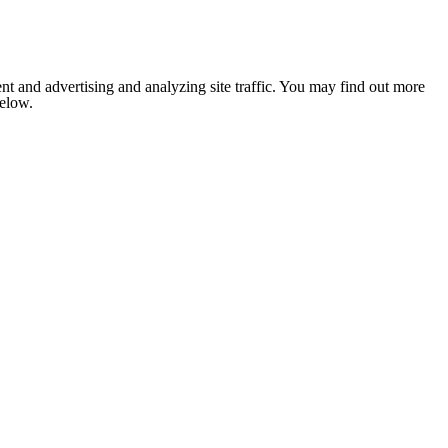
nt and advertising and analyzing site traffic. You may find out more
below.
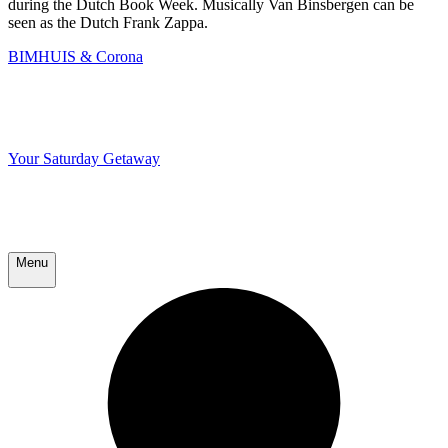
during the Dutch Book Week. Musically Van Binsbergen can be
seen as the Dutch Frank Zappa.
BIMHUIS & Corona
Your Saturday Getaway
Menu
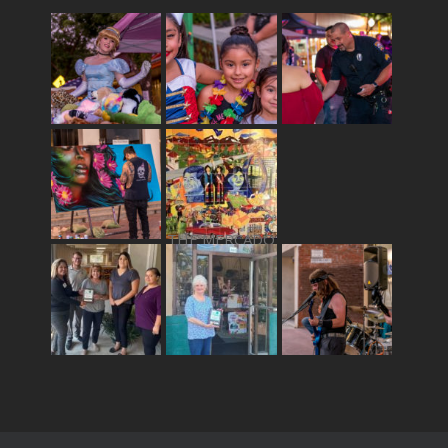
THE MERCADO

________________________

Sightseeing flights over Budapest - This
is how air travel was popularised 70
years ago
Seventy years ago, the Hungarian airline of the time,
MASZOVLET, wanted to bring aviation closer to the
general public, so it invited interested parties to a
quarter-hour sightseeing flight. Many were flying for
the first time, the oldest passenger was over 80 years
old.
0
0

________________________

Problem details
Given the records above, return the lines starting at the one that holds "nt and advertising" and ending at the one that holds "THE MERCADO", exactly, and nothing besides; leave every picture out.

Answer to the exercise
nt and advertising and analyzing site traffic. You may find out more
below.
during the Dutch Book Week. Musically Van Binsbergen can be
seen as the Dutch Frank Zappa.
BIMHUIS & Corona
Your Saturday Getaway
Menu
THE MERCADO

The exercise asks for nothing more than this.